Huit fois debout
Comme paralysée par un manque flagrant de confiance en elle, Elsa (Julie Gayet), sur le point d’être expulsée de son appartement, ne parvient pas à trouver d’emploi pour se sortir de ce cercle vicieux. Par conséquent, impossible pour elle de recevoir son fils de 10 ans dans des conditions décentes. Un jour, elle rencontre son voisin de palier, le lunaire Mathieu (Denis Podalydès), qui rate lui aussi tous ses entretiens d’embauche. Malgré les difficultés, ces deux exclus, inadaptés à la société dans laquelle ils sont contraints d’évoluer, vont trouver leur propre voie pour continuer à vivre. À leur manière.
Écrivain, Xabi Molia s’intéresse, pour son premier long métrage en tant que réalisateur, au destin de deux êtres vivant dans la précarité, car incapables de se fondre dans un moule où ils se sentent trop à l’étroit. Elsa et Mathieu étouffent, agonisent, oppressés par le monde qui les entoure, ce que retranscrit parfaitement la caméra de Molia en cadrant au plus près de ses protagonistes, comme pour mieux les enserrer.
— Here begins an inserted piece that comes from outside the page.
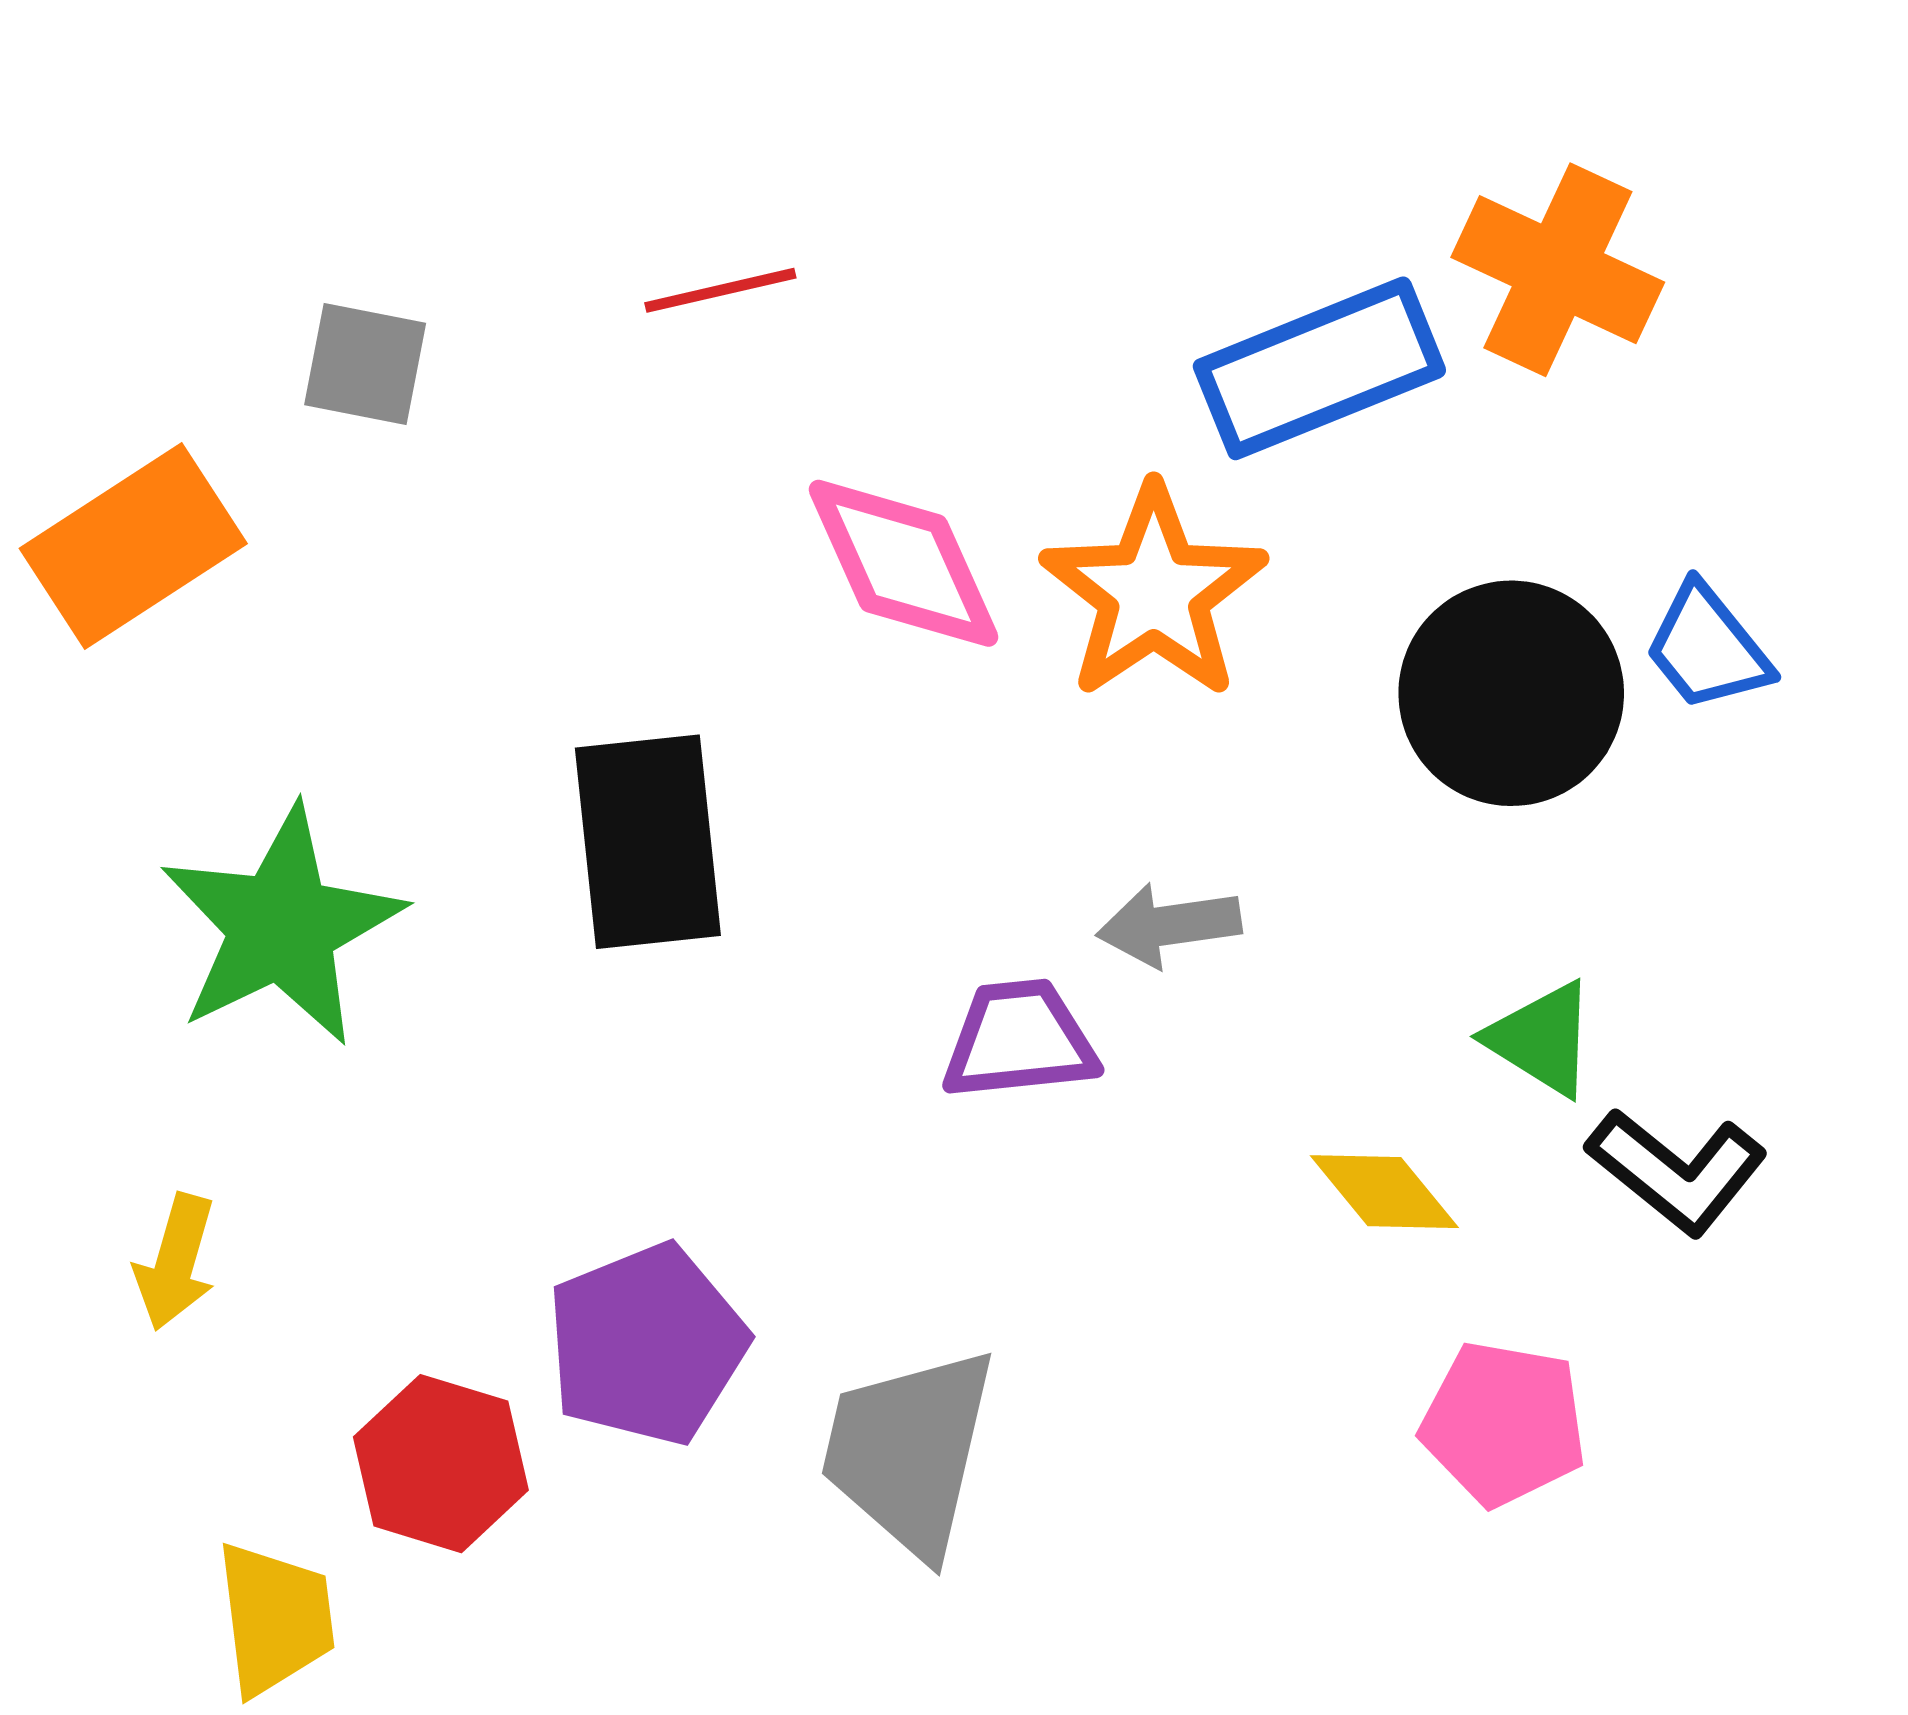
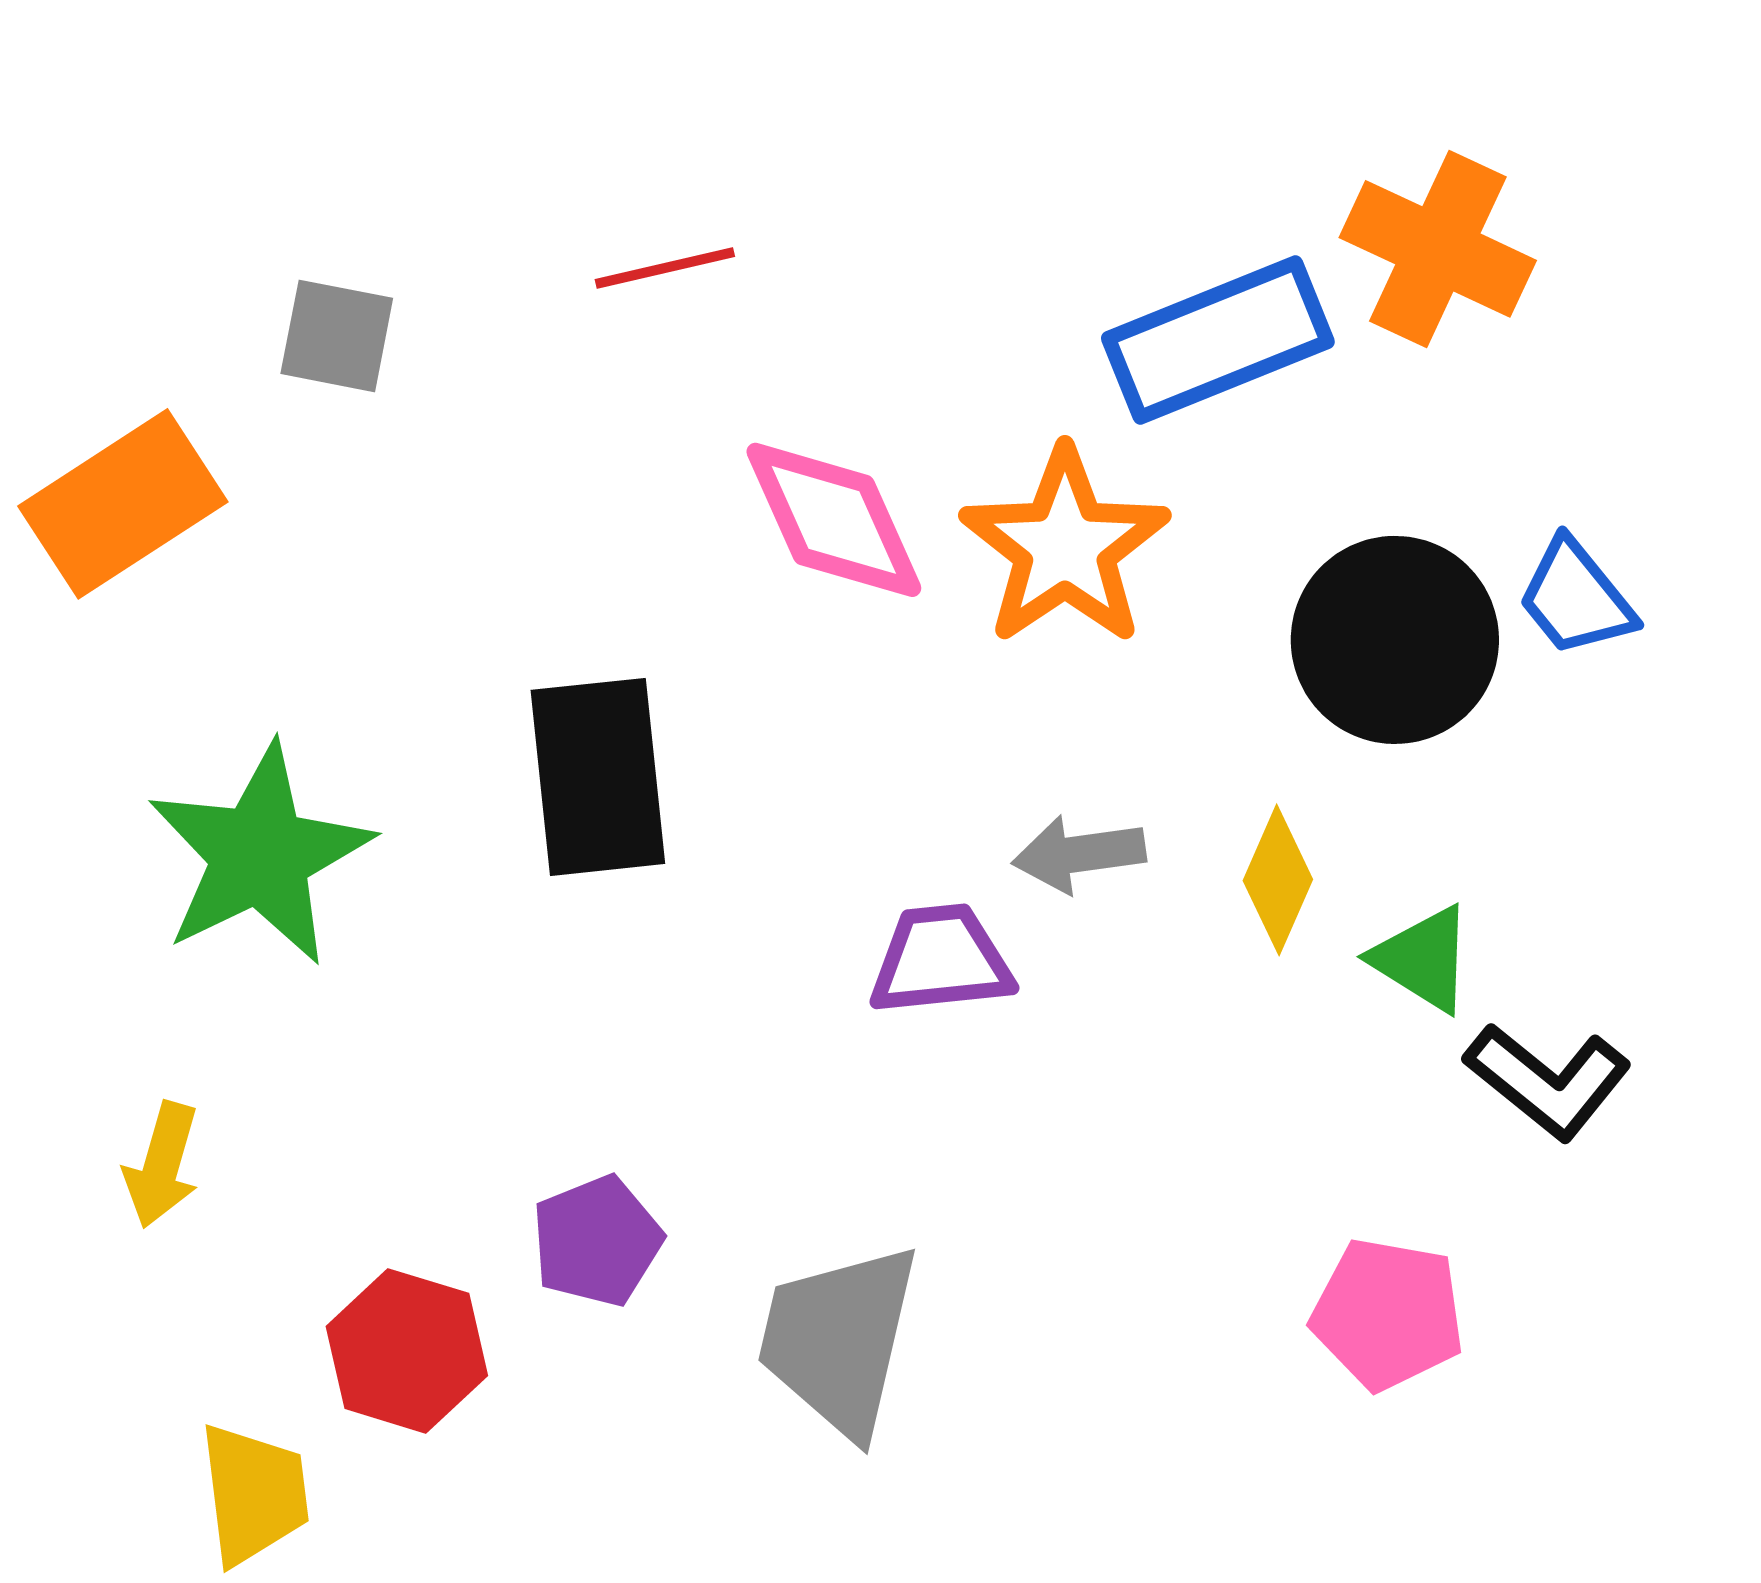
yellow diamond: (1384, 1192) -> (1278, 880), moved, turned 63
purple pentagon: (647, 1344) -> (597, 1241), size x0.7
Le monde urbain va de pair avec la logique économique qui dicte la société et que nos deux antihéros réfutent, et c’est donc à ses marges, dans les forêts aux abords de la ville, qu’ils retrouvent un semblant de liberté.
Par bribes, le metteur en scène témoigne de son envie de livrer une fantaisie entre (sou)rires et larmes, lorgnant vers le cinéma indépendant américain avec son enrobage pop acidulé ‑ on pense notamment à Away We Go‑. Mais malgré le joli personnage de Podalydès, être bienveillant d’une franchise désarmante (lors d’un entretien d’embauche, il déclare que sa « plus grande qualité, c’est le doute », devant un recruteur interloqué), cette comédie douce‑amère ne parvient pas réellement à exister, escamotée par la volonté de réalisme social imprégnant tout le film ‑qui évite heureusement tout misérabilisme‑.
Ces deux losers magnifiques, parfaitement interprétés, auraient gagné à révéler toute leur singularité. Or, pour le personnage de Julie Gayet, c’est souvent le mutisme qui prend le dessus. On aurait aimé en savoir plus sur eux pour avoir envie de les suivre de bout en bout.